Down the road, [we’ll] have to see if they created certain incentives and certain structures that disadvantage a particular school. If there’s a preference around racial diversity, you might in effect do certain things to attract certain types of leaders. We love diverse-by-design schools, don’t get us wrong, but we also don’t think that having schools that are culturally affirming or schools that are meant to be in a neighborhood that is predominantly Black should then bend over backward just to attract kids from different parts of D.C., for instance.
Earlier this year, the Oklahoma virtual charter school board approved a religious charter school. How do you see that decision changing the landscape for charter schools going forward?
It’s just one application that’s been approved but the school hasn’t opened yet. I don’t know that I would draw too many conclusions on how that’s going to change the landscape. The attorney general of Oklahoma does not even support this. So we’re watching it carefully. We don’t think charter schools can teach religion because we’re public schools and that is what we’re going to stick to for now until something changes and all of a sudden public schools can teach religion.

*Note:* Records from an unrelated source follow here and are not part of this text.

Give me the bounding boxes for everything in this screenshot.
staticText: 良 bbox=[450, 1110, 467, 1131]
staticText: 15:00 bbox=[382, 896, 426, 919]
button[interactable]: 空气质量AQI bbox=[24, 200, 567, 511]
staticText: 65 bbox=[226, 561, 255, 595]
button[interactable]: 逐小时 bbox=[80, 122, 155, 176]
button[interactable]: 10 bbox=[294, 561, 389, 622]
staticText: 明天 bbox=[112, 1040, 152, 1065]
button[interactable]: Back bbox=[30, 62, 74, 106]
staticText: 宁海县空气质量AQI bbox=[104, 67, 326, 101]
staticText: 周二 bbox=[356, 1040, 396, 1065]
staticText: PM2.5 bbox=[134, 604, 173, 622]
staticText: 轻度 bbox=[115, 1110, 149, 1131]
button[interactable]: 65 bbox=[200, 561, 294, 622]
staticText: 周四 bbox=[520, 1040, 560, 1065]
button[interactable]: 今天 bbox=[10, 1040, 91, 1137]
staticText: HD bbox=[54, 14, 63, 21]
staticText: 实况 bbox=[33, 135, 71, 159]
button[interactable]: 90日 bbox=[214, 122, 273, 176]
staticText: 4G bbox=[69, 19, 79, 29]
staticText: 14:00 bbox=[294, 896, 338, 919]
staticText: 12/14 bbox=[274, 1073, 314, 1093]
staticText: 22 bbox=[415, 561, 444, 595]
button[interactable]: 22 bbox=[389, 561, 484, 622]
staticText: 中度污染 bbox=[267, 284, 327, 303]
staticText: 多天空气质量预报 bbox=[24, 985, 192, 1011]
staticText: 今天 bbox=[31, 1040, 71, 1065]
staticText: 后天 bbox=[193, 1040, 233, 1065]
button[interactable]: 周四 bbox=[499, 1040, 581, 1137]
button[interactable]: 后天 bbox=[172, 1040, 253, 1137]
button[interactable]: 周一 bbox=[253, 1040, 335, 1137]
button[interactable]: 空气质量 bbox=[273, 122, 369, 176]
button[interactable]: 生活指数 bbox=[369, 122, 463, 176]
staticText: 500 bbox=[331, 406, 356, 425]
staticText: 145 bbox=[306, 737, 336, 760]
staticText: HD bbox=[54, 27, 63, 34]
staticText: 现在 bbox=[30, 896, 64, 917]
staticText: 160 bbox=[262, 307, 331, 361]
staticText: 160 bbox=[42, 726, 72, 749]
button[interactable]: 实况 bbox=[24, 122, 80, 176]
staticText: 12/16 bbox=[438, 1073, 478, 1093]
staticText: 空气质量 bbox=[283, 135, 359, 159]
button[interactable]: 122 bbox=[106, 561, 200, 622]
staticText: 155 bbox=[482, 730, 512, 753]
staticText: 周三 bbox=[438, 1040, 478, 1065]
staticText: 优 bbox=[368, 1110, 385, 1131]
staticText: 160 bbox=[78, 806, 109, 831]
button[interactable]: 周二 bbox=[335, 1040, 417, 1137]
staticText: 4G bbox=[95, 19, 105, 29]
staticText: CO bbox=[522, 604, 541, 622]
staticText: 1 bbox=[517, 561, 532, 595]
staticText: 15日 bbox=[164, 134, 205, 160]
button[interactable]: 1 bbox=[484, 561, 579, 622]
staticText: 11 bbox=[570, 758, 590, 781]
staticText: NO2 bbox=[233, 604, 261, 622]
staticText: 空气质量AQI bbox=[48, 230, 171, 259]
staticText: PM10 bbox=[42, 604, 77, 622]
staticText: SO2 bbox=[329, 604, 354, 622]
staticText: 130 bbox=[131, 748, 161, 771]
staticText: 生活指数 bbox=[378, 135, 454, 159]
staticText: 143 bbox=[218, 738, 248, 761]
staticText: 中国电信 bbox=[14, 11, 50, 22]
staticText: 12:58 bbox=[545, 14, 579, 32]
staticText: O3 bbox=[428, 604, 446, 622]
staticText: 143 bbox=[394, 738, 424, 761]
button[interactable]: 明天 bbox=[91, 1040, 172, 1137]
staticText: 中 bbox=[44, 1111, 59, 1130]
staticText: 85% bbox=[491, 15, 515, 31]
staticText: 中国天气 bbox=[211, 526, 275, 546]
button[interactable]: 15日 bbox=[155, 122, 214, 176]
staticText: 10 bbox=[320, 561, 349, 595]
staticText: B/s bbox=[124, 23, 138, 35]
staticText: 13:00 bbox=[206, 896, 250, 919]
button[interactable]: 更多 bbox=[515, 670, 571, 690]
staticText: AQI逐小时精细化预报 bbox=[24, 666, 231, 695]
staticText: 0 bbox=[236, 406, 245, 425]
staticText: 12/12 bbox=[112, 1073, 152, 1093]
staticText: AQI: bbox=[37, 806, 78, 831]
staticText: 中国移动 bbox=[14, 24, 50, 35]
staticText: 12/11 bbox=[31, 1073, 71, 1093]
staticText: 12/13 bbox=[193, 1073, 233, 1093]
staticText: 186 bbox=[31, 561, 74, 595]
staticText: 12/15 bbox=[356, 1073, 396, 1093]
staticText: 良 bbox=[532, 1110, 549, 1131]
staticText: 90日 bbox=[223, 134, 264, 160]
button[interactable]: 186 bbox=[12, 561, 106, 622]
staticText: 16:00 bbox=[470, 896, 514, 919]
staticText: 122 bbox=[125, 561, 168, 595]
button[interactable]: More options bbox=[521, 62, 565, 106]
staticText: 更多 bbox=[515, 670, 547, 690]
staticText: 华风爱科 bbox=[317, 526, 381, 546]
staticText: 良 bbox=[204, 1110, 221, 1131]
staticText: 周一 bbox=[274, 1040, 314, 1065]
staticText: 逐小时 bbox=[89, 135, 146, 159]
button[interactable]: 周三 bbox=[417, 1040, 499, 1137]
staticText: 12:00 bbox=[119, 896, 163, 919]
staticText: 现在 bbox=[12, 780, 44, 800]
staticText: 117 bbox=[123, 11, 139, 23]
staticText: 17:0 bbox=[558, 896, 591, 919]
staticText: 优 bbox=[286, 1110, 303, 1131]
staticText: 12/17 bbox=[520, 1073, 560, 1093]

Court cases have brought up questions about charter schools’ role as public or private entities. Where do you see charter schools sitting on that spectrum?
Every statute written about charter schools calls us public schools. The reason we tap into and are able to get Title I dollars and local tax dollars that follow kids to our schools is because we are constructed as a public school.
We are a state actor for the purposes of the federal Constitution, which means our kids have the same rights as other public school kids have when it comes to being admitted to our schools and that our schools cannot discriminate against them.
The one common thing in the [charter school] movement is this notion that we wanted to reimagine public education and make it better. Our organization’s mission is that, in fact.
What is top of mind for you as charter schools enter the next few years?
Our personal goal is to make all public schools like charter schools in terms of the autonomy that teachers and principals get in exchange for achievements and that all schools ultimately become schools of choice. In terms of the immediate future, there are three things we do need to be careful with.
One of them is the fiscal cliff. It’s already starting in some places to the extent the district hired a lot of teachers that they have to let go or made investments that it can’t sustain because whatever they invested in is a recurring expense. The whole notion of charters taking money away from public schools is going to come up in a lot of these communities—so we have to be ready to fight back that narrative more than ever before.
The other thing is this notion of our public identity is going to be challenged. I don’t know if Oklahoma is the first. I don’t know if the religious liberties camp has other cases, but they are certainly trying to leverage the current makeup of the Supreme Court to file more cases. So that narrative is going to continue, and certainly, we will stand firmly by the fact that we are public.
The last piece is the disruption of AI. So as innovators, we do need to seize on what this is and reimagine our schools and how we can leverage technology.